* _Problem_
Retype the entries below word for word, leaving out every picture.

(Pixel coordinate grounding data)
[Start of Attachment]
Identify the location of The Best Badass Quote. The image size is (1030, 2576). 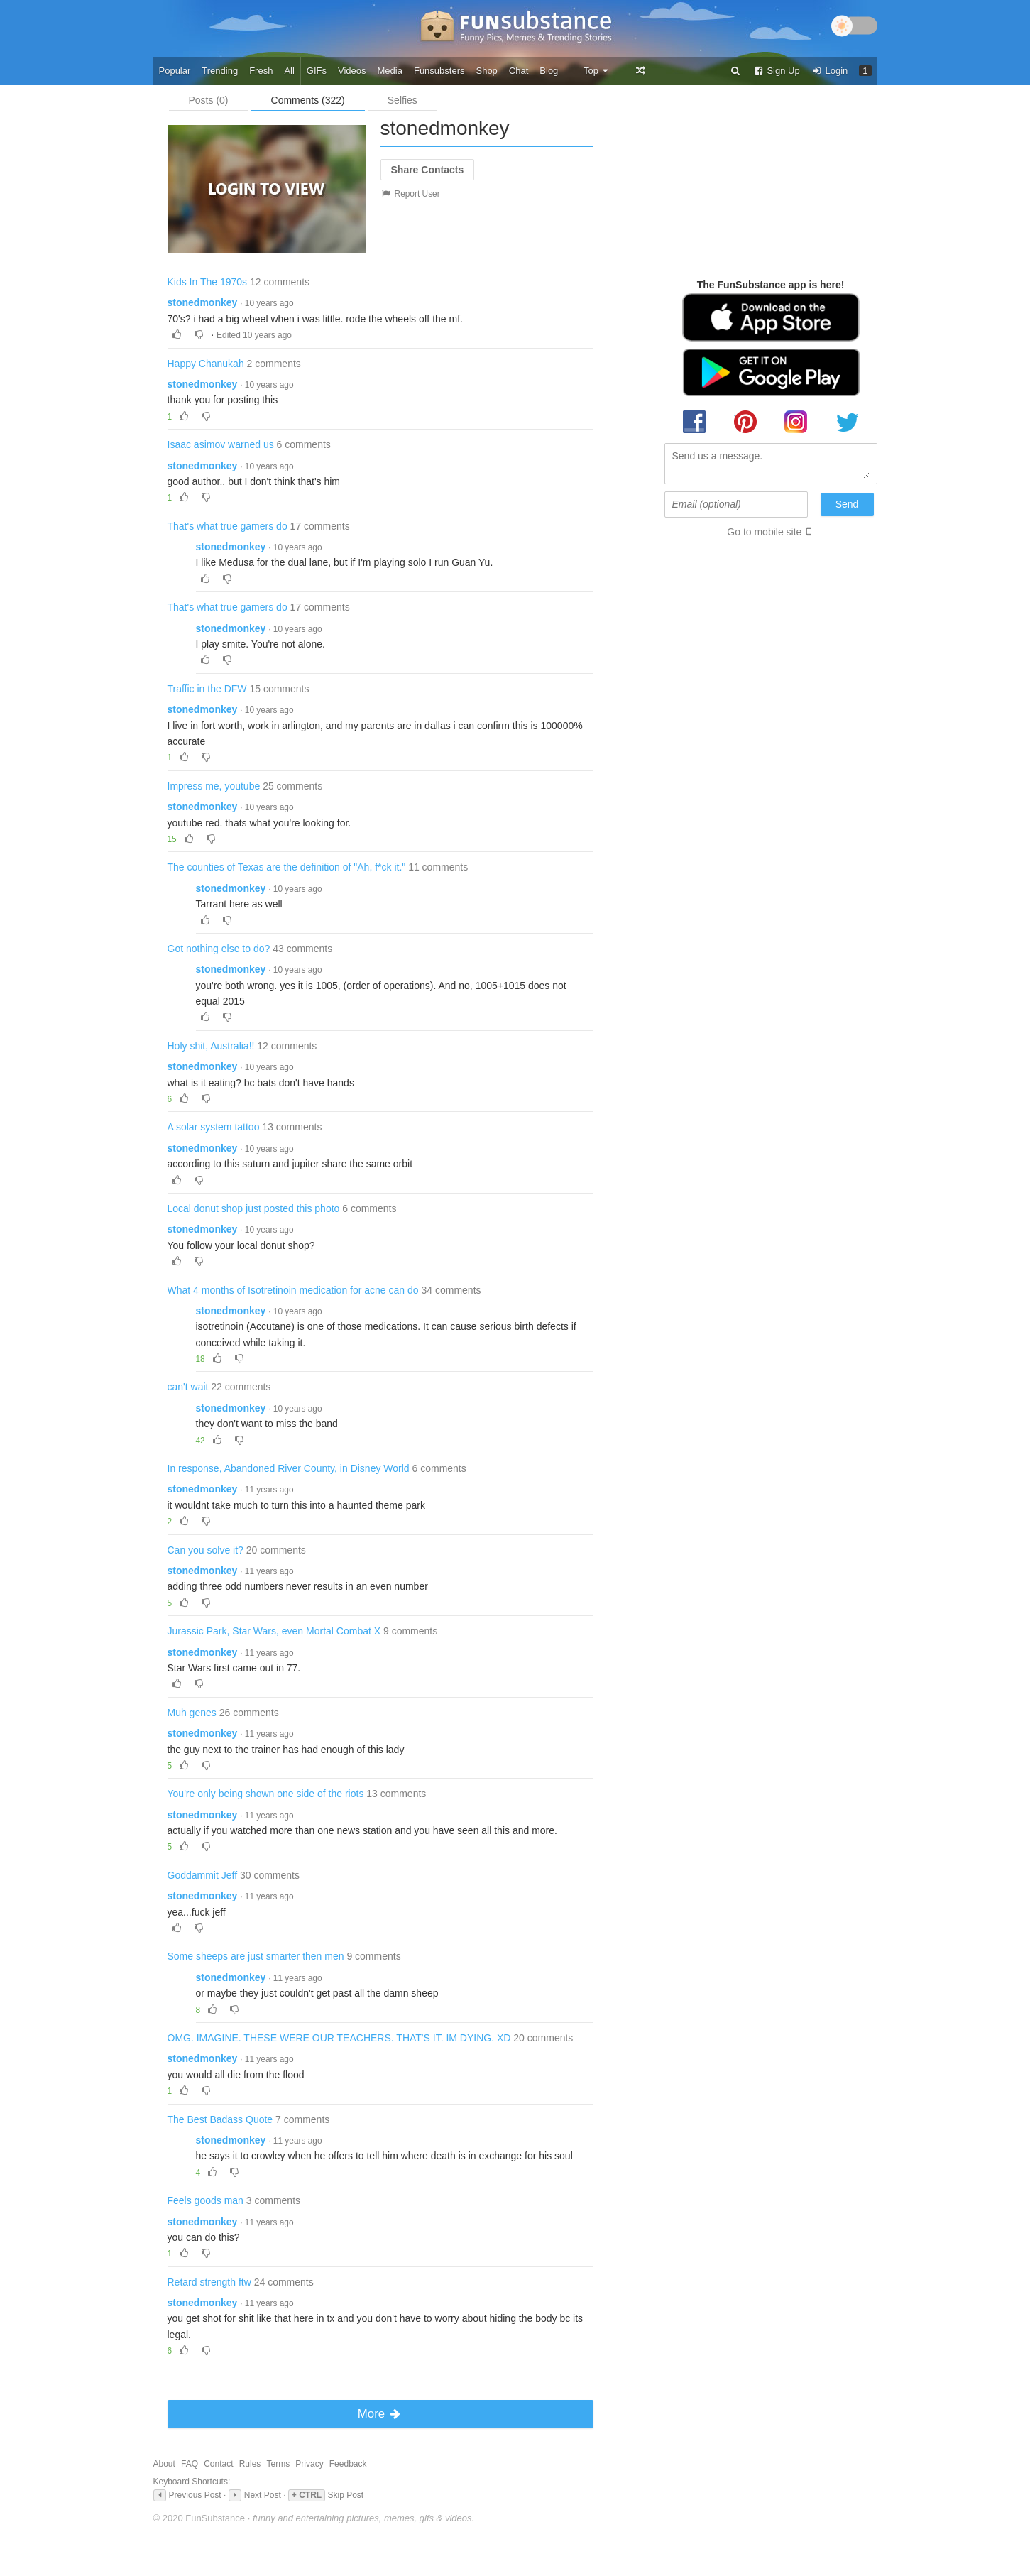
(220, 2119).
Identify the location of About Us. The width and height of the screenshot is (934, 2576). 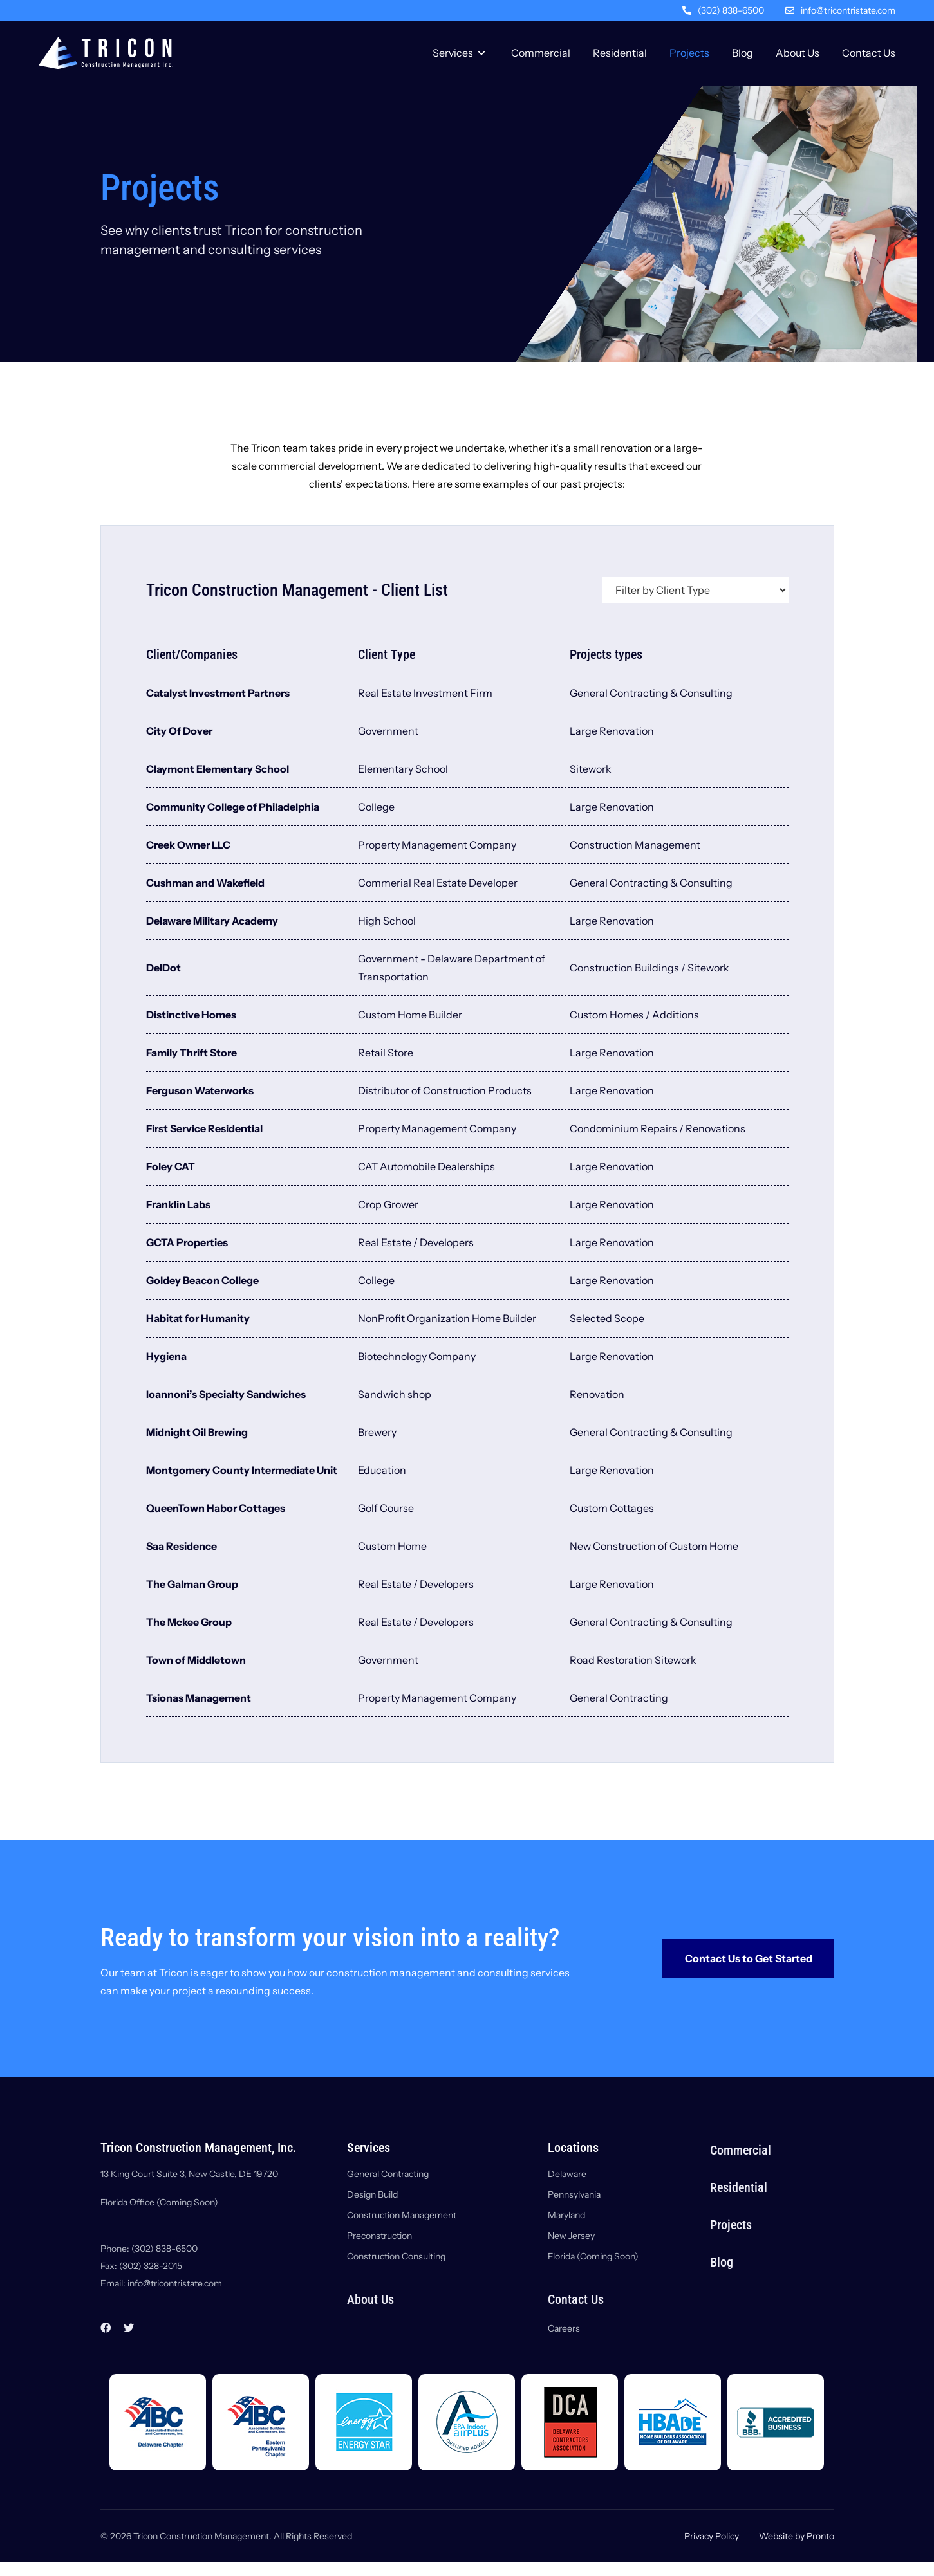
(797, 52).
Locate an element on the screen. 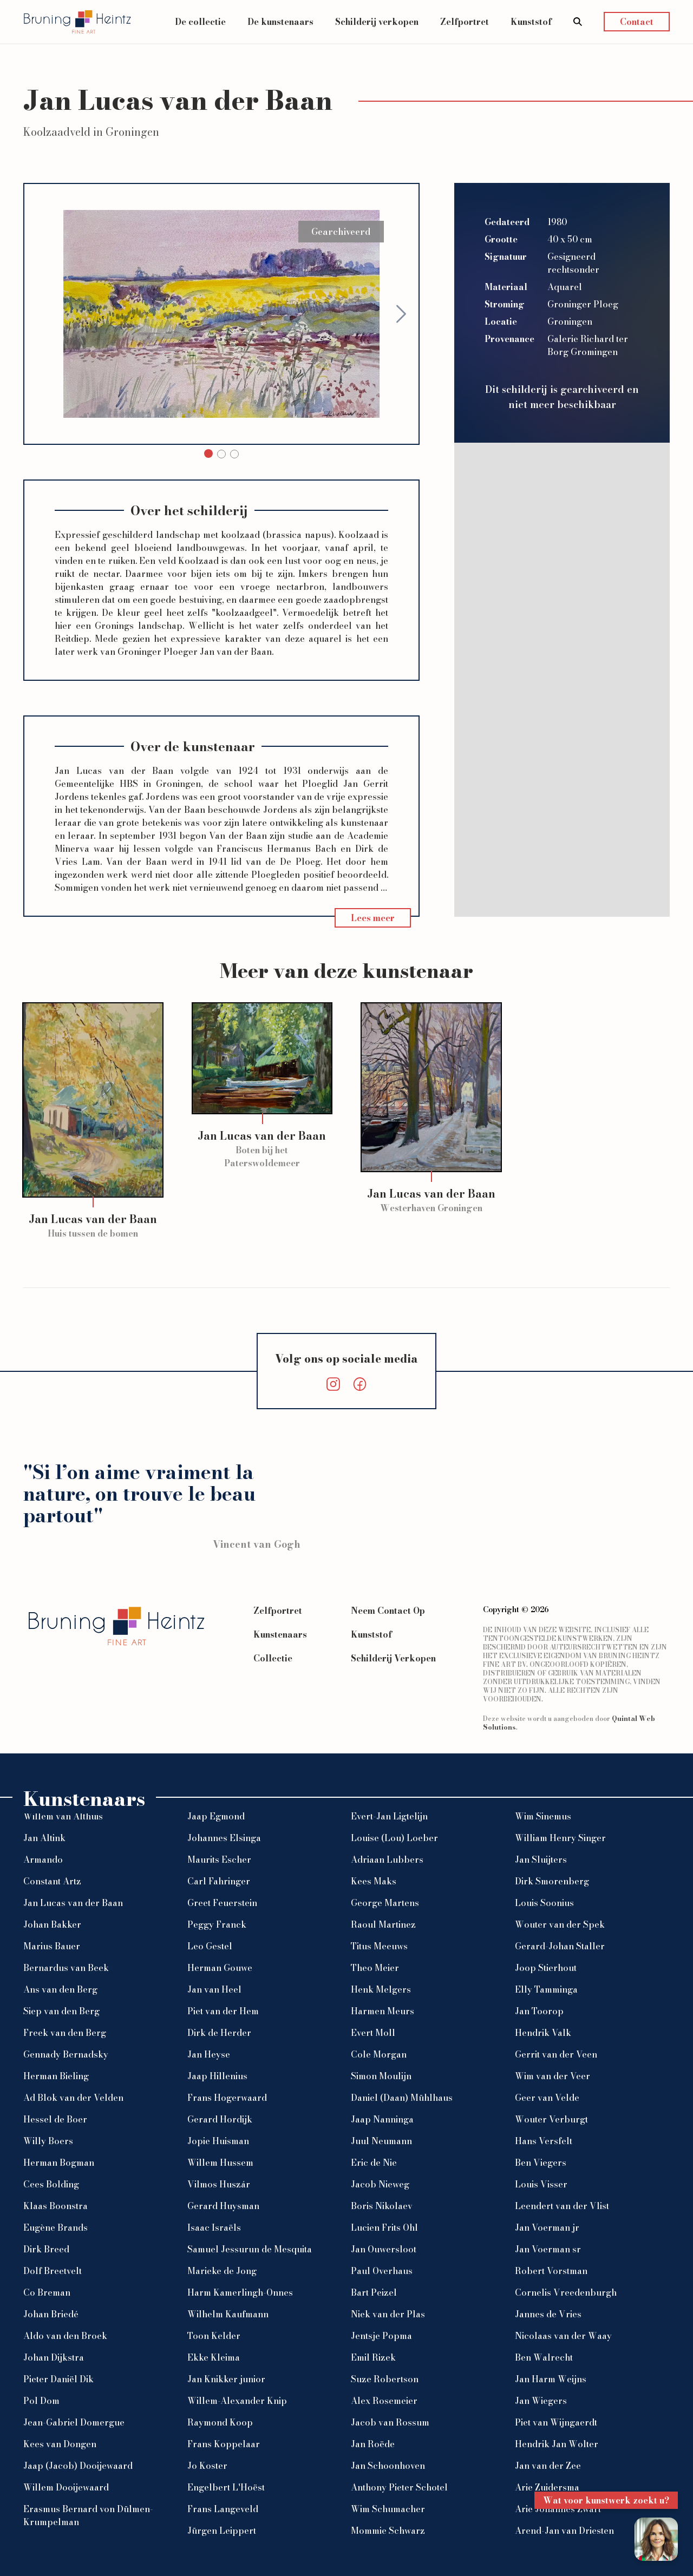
[End of Attachment]
* _Worked solution_
Identify the location of The Best Badass Quote. The image size is (1030, 2576). 
(220, 2119).
Identify the location of About Us. The width and height of the screenshot is (934, 2576). 
(797, 52).
Locate an element on the screen. 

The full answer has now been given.